Looking at second-half selling, Heather Knight Pech, president of Polo Jeans Co., said, “Consumer demand, I think, is going to continue to be very denim-focused. It seems to be the American uniform of choice right now.”
Denim styles have taken a turn toward the subdued this year. After a few seasons where designers relied heavily on extremes of abrasion and whiskering to create jeans that would grab consumers’ attention, lines have been focusing on subtler washes that provide a vintage look without the heavy sanding and blasting.
“The washes and colors have been clearer and cleaner than what they had been in the past,” said Pech, whose business is a unit of New York-based Jones Apparel Group. “It’s been more subtle in the whiskering and abrasion.”
Much of the swing to subtlety is due to the influence of the premium and superpremium market. Brands such as Diesel and Earl, as well as newcomers like Earnest Sewn and Bartack, have been steadily raising their price points to ascend to the $200 mark, while they upgraded into higher-end, costlier fabrics. Having embraced the upscale fabrics, designers have been reluctant to abuse them too much in the finishing process.
While these elite lines represent a sliver of the $5.7 billion women’s jeans market, their influence is felt throughout the sector. But emulating the light-handed techniques of the high-end lines has proven somewhat of a challenge for mainstream jeans vendors.
“Everything is coming out of the premium market,” said Dick Gilbert, chief executive officer of Mudd LLC USA. “You’ve got to emulate them as much as you can. But when it costs $15 to wash a premium jean, and in the moderate area you won’t get $15 for the jeans [at wholesale], it has to be a copycat look.”
For moderate brands — and even status-priced lines wholesaling their products for $25 to $35 — keeping current with finishing trends requires studying new looks and developing less labor-intensive ways to produce them.
For the teen shoppers that Mudd targets, including freebies — particularly belts — with the jeans is a key sales driver.
“You have to have sharp belts,” Gilbert said. “A throwaway belt doesn’t work anymore.”
Vendors said much of the pickup they’ve seen in sales appears to have been related to the general improvement in the economy and at retail. The Bush administration has been pointing to recent job growth — according to its data, the U.S. economy has added 1.5 million jobs since August — as one of the key signs of recovery.
“The junior business has generally been good,” said Andrew Cohen, president of the Energie and L.E.I. lines at Jones. “It’s sort of outpacing the general business.”
Likewise, Gordon Harton, president at Merriam, Kan.-based Lee Co., owned by VF Corp., said he is expecting “good” second-half sales. Looking at the broader economy, he said, “I’m not sure if the turnaround is going to be as fast as some people are expecting.”

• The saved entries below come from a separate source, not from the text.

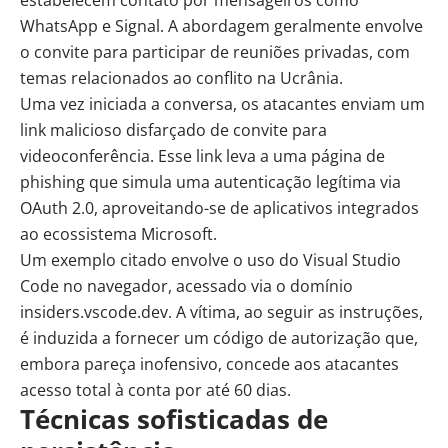
WhatsApp e Signal. A abordagem geralmente envolve
o convite para participar de reuniões privadas, com
temas relacionados ao conflito na Ucrânia.
Uma vez iniciada a conversa, os atacantes enviam um
link malicioso disfarçado de convite para
videoconferência. Esse link leva a uma página de
phishing
que simula uma autenticação legítima via
OAuth 2.0, aproveitando-se de aplicativos integrados
ao ecossistema Microsoft.
Um exemplo citado envolve o uso do Visual Studio
Code no navegador, acessado via o domínio
insiders.vscode.dev. A vítima, ao seguir as instruções,
é induzida a fornecer um código de autorização que,
embora pareça inofensivo, concede aos atacantes
acesso total à conta por até 60 dias.
Técnicas sofisticadas de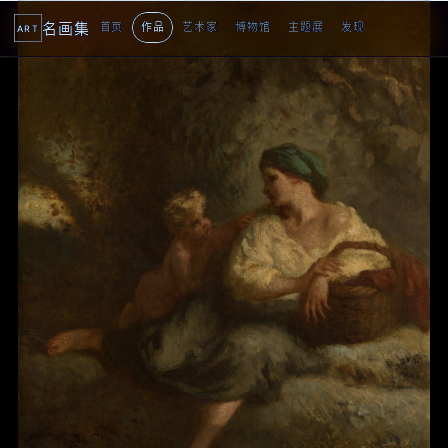
名画集
首页
作品
艺术家
博物馆
主题展
发现
ART
2
3
4
5
1
5
个
看
点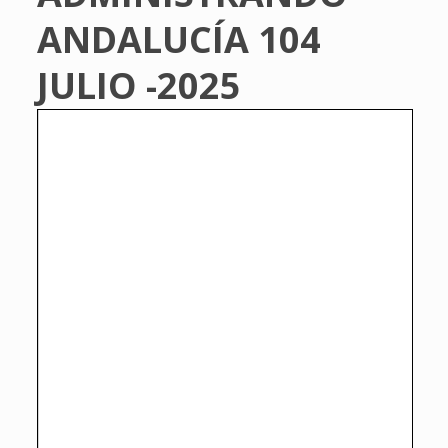
ANDALUCÍA 104
JULIO -2025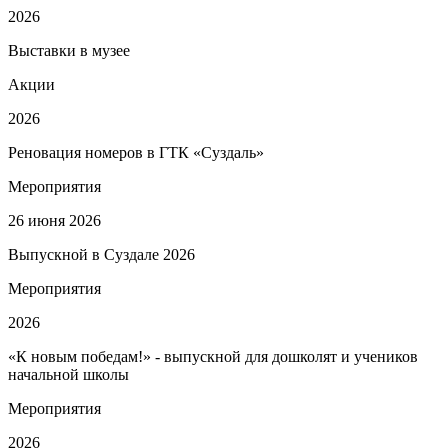
2026
Выставки в музее
Акции
2026
Реновация номеров в ГТК «Суздаль»
Мероприятия
26 июня 2026
Выпускной в Суздале 2026
Мероприятия
2026
«К новым победам!» - выпускной для дошколят и учеников
начальной школы
Мероприятия
2026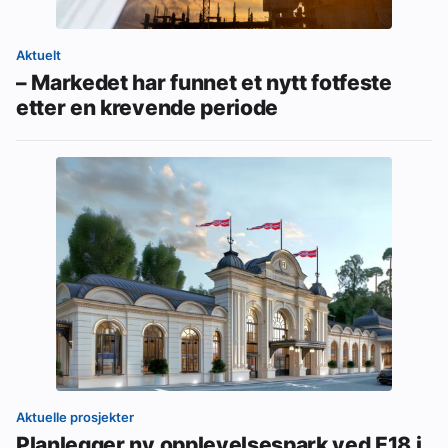
Aktuelt
– Markedet har funnet et nytt fotfeste
etter en krevende periode
Aktuelle prosjekter
Planlegger ny opplevelsespark ved E18 i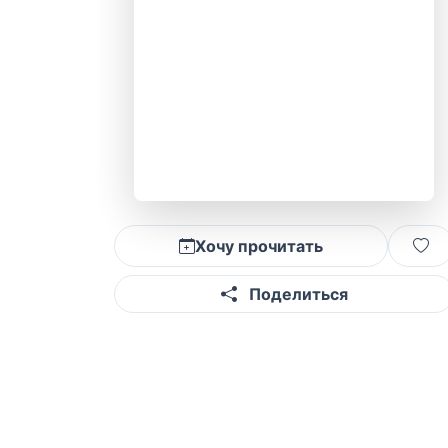
Хочу прочитать
Поделиться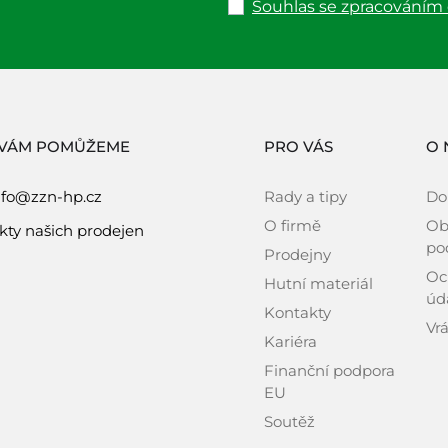
Souhlas se zpracováním
 VÁM POMŮŽEME
PRO VÁS
O 
nfo@zzn-hp.cz
Rady a tipy
Do
O firmě
Ob
kty našich prodejen
po
Prodejny
Oc
Hutní materiál
úd
Kontakty
Vrá
Kariéra
Finanční podpora
EU
Soutěž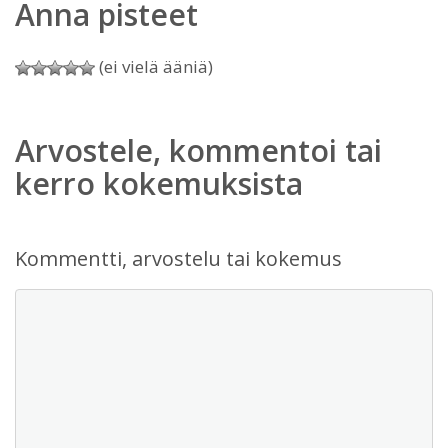
Anna pisteet
(ei vielä ääniä)
Arvostele, kommentoi tai
kerro kokemuksista
Kommentti, arvostelu tai kokemus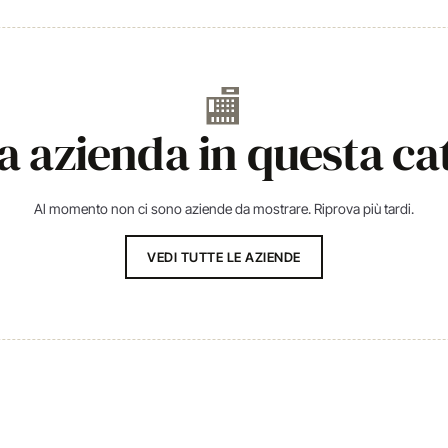
🏬
 azienda in questa ca
Al momento non ci sono aziende da mostrare. Riprova più tardi.
VEDI TUTTE LE AZIENDE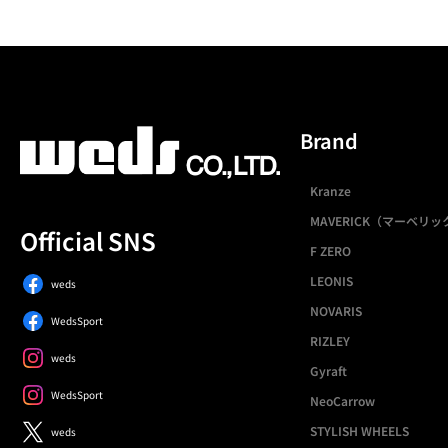
Brand
Kranze
MAVERICK（マーベリッ
Official SNS
F ZERO
LEONIS
weds
NOVARIS
WedsSport
RIZLEY
weds
Gyraft
WedsSport
NeoCarrow
STYLISH WHEELS
weds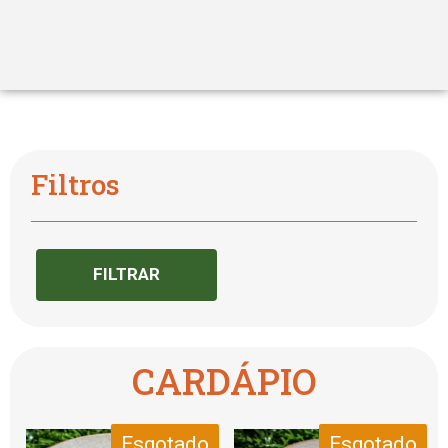
Filtros
FILTRAR
CARDÁPIO
Esgotado
Esgotado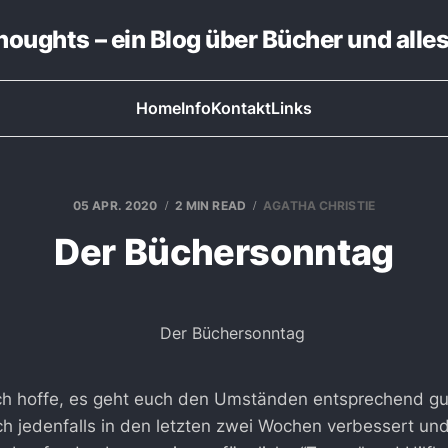
thoughts – ein Blog über Bücher und alle
Home
Info
Kontakt
Links
05 APR. 2020
2 MIN READ
AGATHA CHRISTIE
Der Büchersonntag
ch hoffe, es geht euch den Umständen entsprechend gu
h jedenfalls in den letzten zwei Wochen verbessert un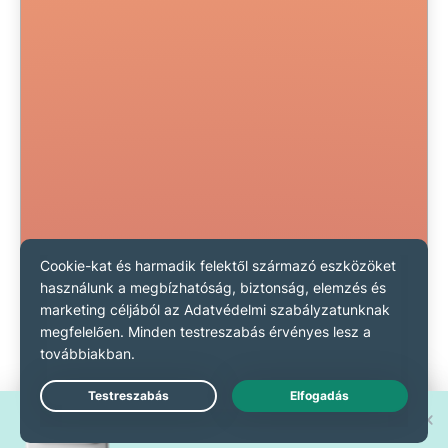
Nyerd meg a 30 új
Live Chat
iPhone 17 Pro egyikét!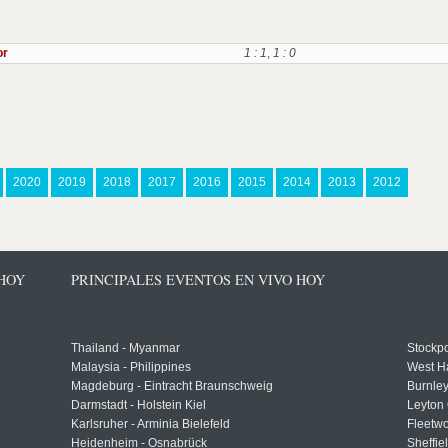
or
1 : 1
,
1 : 0
2020
2019
2018
2017
2016
2015
2014
2013
2012
 HOY
PRINCIPALES EVENTOS EN VIVO HOY
Thailand - Myanmar
Stockpo
Malaysia - Philippines
West H
Magdeburg - Eintracht Braunschweig
Burnley
Darmstadt - Holstein Kiel
Leyton 
Karlsruher - Arminia Bielefeld
Fleetwo
Heidenheim - Osnabrück
Sheffi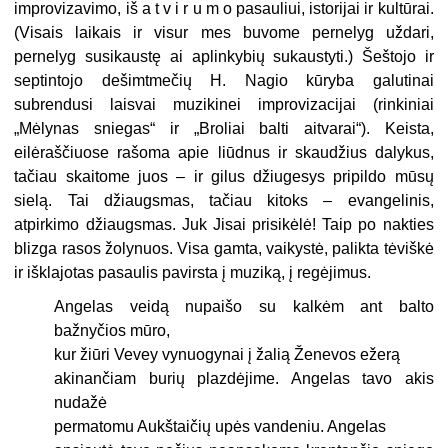
improvizavimo, iš a t v i r u m o pasauliui, istorijai ir kultūrai.
(Visais laikais ir visur mes buvome pernelyg uždari,
pernelyg susikaustę ai aplinky­bių sukaustyti.) Šeštojo ir
septintojo dešimtmečių H. Nagio kūryba galuti­nai
subrendusi laisvai muzikinei impro­vizacijai (rinkiniai
„Mėlynas sniegas“ ir „Broliai balti aitvarai“). Keista,
eilėraščiuose rašoma apie liūdnus ir skau­džius dalykus,
tačiau skaitome juos – ir gilus džiugesys pripildo mūsų
sielą. Tai džiaugsmas, tačiau kitoks – evangelinis,
atpirkimo džiaugsmas. Juk Jisai prisikėlė! Taip po nakties
blizga rasos žolynuos. Visa gamta, vaikystė, palik­ta tėviškė
ir išklajotas pasaulis pavirs­ta į muziką, į regėjimus.
Angelas veidą nupaišo su kalkėm ant balto
bažnyčios mūro,
kur žiūri Vevey vynuogynai į žalią Ženevos ežerą
akinančiam burių plazdėjime. Angelas tavo akis
nudažė
permatomu Aukštaičių upės vandeniu. Angelas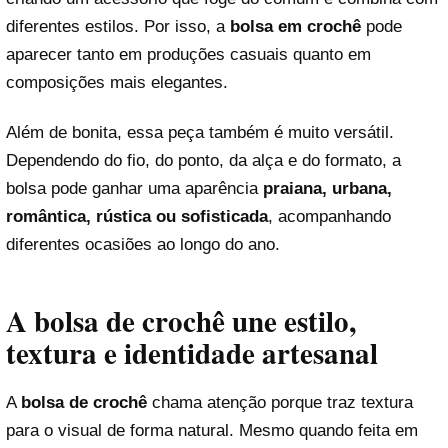
diferentes estilos. Por isso, a
bolsa em crochê
pode
aparecer tanto em produções casuais quanto em
composições mais elegantes.
Além de bonita, essa peça também é muito versátil.
Dependendo do fio, do ponto, da alça e do formato, a
bolsa pode ganhar uma aparência
praiana, urbana,
romântica, rústica ou sofisticada
, acompanhando
diferentes ocasiões ao longo do ano.
A bolsa de crochê une estilo,
textura e identidade artesanal
A
bolsa de crochê
chama atenção porque traz textura
para o visual de forma natural. Mesmo quando feita em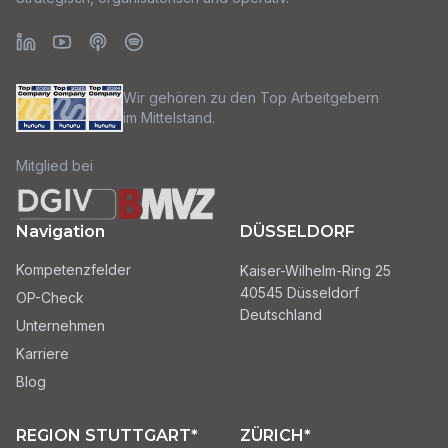
Wir gehören zu den Top Arbeitgebern
im Mittelstand.
Mitglied bei
Navigation
DÜSSELDORF
Kompetenzfelder
Kaiser-Wilhelm-Ring 25
40545 Düsseldorf
OP-Check
Deutschland
Unternehmen
Karriere
Blog
REGION STUTTGART*
ZÜRICH*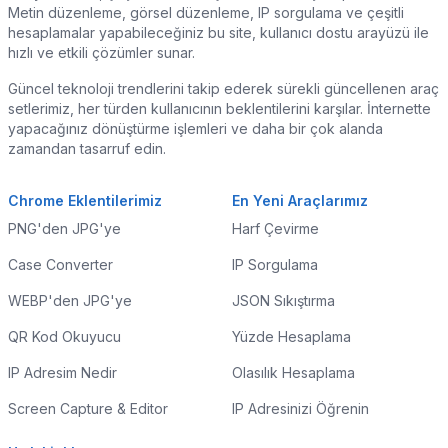
Metin düzenleme, görsel düzenleme, IP sorgulama ve çeşitli
hesaplamalar yapabileceğiniz bu site, kullanıcı dostu arayüzü ile
hızlı ve etkili çözümler sunar.
Güncel teknoloji trendlerini takip ederek sürekli güncellenen araç
setlerimiz, her türden kullanıcının beklentilerini karşılar. İnternette
yapacağınız dönüştürme işlemleri ve daha bir çok alanda
zamandan tasarruf edin.
Chrome Eklentilerimiz
En Yeni Araçlarımız
PNG'den JPG'ye
Harf Çevirme
Case Converter
IP Sorgulama
WEBP'den JPG'ye
JSON Sıkıştırma
QR Kod Okuyucu
Yüzde Hesaplama
IP Adresim Nedir
Olasılık Hesaplama
Screen Capture & Editor
IP Adresinizi Öğrenin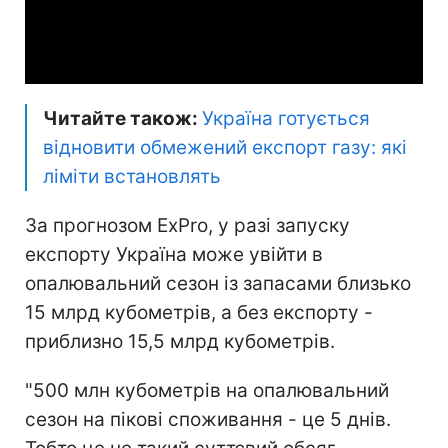
Video
Читайте також:
Україна готується
відновити обмежений експорт газу: які
ліміти встановлять
За прогнозом ExPro, у разі запуску
експорту Україна може увійти в
опалювальний сезон із запасами близько
15 млрд кубометрів, а без експорту -
приблизно 15,5 млрд кубометрів.
"500 млн кубометрів на опалювальний
сезон на пікові споживання - це 5 днів.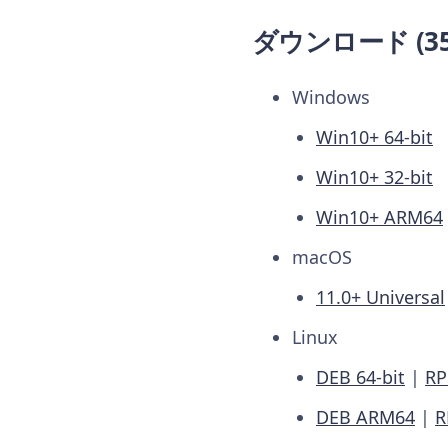
ダウンロード (357
Windows
Win10+ 64-bit
Win10+ 32-bit
Win10+ ARM64
macOS
11.0+ Universal
Linux
DEB 64-bit
|
RP
DEB ARM64
|
R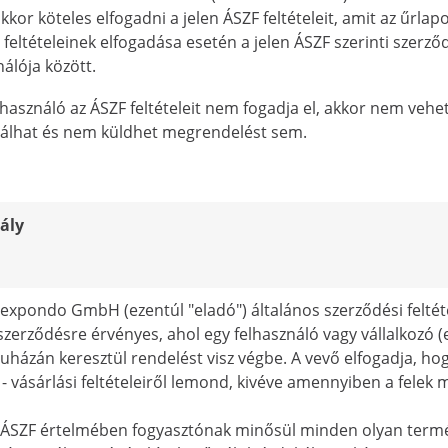
akkor köteles elfogadni a jelen ÁSZF feltételeit, amit az űrlap
 feltételeinek elfogadása esetén a jelen ÁSZF szerinti szerző
nálója között.
lhasználó az ÁSZF feltételeit nem fogadja el, akkor nem veh
rálhat és nem küldhet megrendelést sem.
tály
 expondo GmbH (ezentúl "eladó") általános szerződési feltéte
szerződésre érvényes, ahol egy felhasználó vagy vállalkozó (ez
házán keresztül rendelést visz végbe. A vevő elfogadja, hogy 
 - vásárlási feltételeiről lemond, kivéve amennyiben a fele
 ÁSZF értelmében fogyasztónak minősül minden olyan termés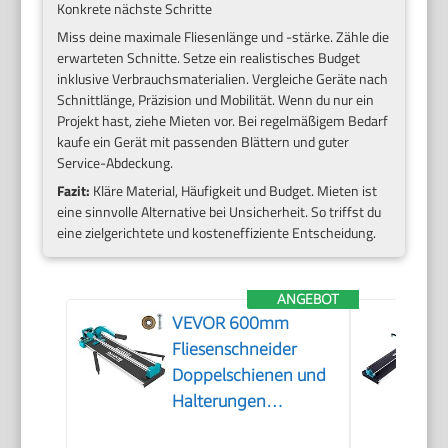
Konkrete nächste Schritte
Miss deine maximale Fliesenlänge und -stärke. Zähle die
erwarteten Schnitte. Setze ein realistisches Budget
inklusive Verbrauchsmaterialien. Vergleiche Geräte nach
Schnittlänge, Präzision und Mobilität. Wenn du nur ein
Projekt hast, ziehe Mieten vor. Bei regelmäßigem Bedarf
kaufe ein Gerät mit passenden Blättern und guter
Service-Abdeckung.
Fazit:
Kläre Material, Häufigkeit und Budget. Mieten ist
eine sinnvolle Alternative bei Unsicherheit. So triffst du
eine zielgerichtete und kosteneffiziente Entscheidung.
ANGEBOT
VEVOR 600mm
Fliesenschneider
Doppelschienen und
Halterungen
Manueller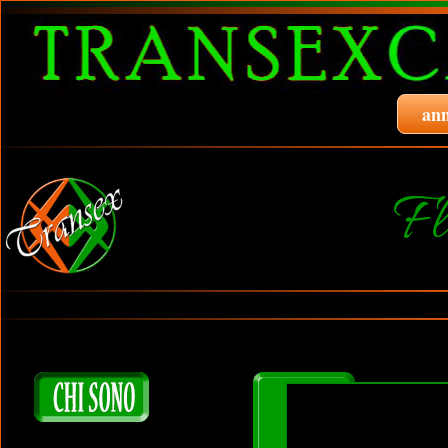
ann
Fl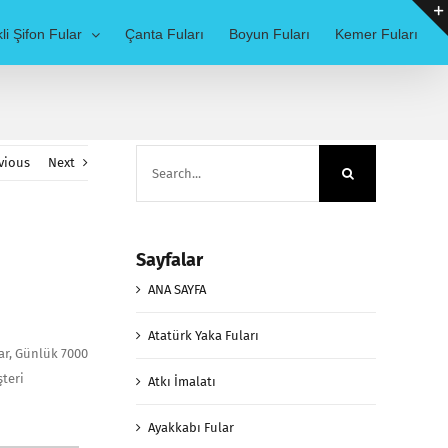
li Şifon Fular
Çanta Fuları
Boyun Fuları
Kemer Fuları
Search
vious
Next
for:
Sayfalar
ANA SAYFA
Atatürk Yaka Fuları
lar, Günlük 7000
şteri
Atkı İmalatı
Ayakkabı Fular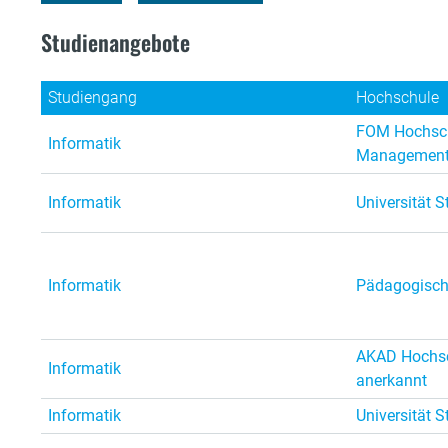
Studienangebote
Studiengang
Hochschule
FOM Hochsch
Informatik
Managemen
Informatik
Universität S
Informatik
Pädagogisch
AKAD Hochsch
Informatik
anerkannt
Informatik
Universität S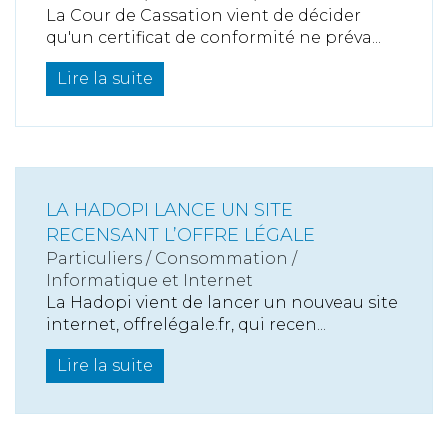
La Cour de Cassation vient de décider
qu'un certificat de conformité ne préva...
Lire la suite
LA HADOPI LANCE UN SITE
RECENSANT L’OFFRE LÉGALE
Particuliers
/
Consommation
/
Informatique et Internet
La Hadopi vient de lancer un nouveau site
internet, offrelégale.fr, qui recen...
Lire la suite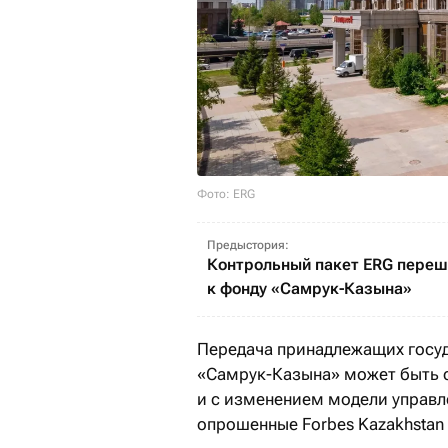
Фото: ERG
Предыстория:
Контрольный пакет ERG пере
к фонду «Самрук-Казына»
Передача принадлежащих госу
«Самрук-Казына» может быть с
и с изменением модели управл
опрошенные Forbes Kazakhstan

But he said jeans sales appeared to be outpacing other sectors of the fashion market and said Lee’s retail customers are increasing their space and budget allocations for jeans through the second half. He said the company’s Lee 1889 line, launching for fall retailing and aimed at teens, will be sold at more than 1,500 retail locations.
Sixty Inc., which produces the Miss Sixty line, is also on an expansion path.
Andrew Pollard, director of sales and marketing at the New York arm of the Italian company, said for fall, the high-end line would be sold at between 350 and 400 retail locations around the country, a 50 percent increase from the prior year.
“We’ve come on in a more aggressive way, we have more floor space in the stores, more doors,” he said.
Pollard noted that after establishing itself in major urban markets like New York, Los Angeles, Miami and Chicago, the brand has started to boost its presence in Middle America, including cities such as Dallas and Atlanta.
Looking ahead at spring merchandise, which apparel vendors will begin showing to retailers in the coming two months, Pollard said Sixty saw the subtlety trend continuing.
“For us, it is a lot more feminine, softer colors, very feminine shapes, less flash, more substance, better quality fabrics,” he said.
Pollard added that the company’s lineup would include more tailored pants, in addition to classic five-pocket jeans cuts.
Polo’s Pech pointed to similar trends for spring. She said lightweight denim would be a key item for the season, with light-colored fabrics, in blue, blue-gray, blue-green and white being “really important.”
For fall, Polo Jeans will be watching the rollout of its higher-priced line. The brand has raised its top retail price point to $89, where previously its prices had gone up to $69. Pech said that move reflected shoppers’ growing familiarity with high-end jeans.
“The consumer is smarter, I think, in their denim purchases,” she said. “They’re looking for better fabric and finish and wash. I think they’re more educated than they’ve been.”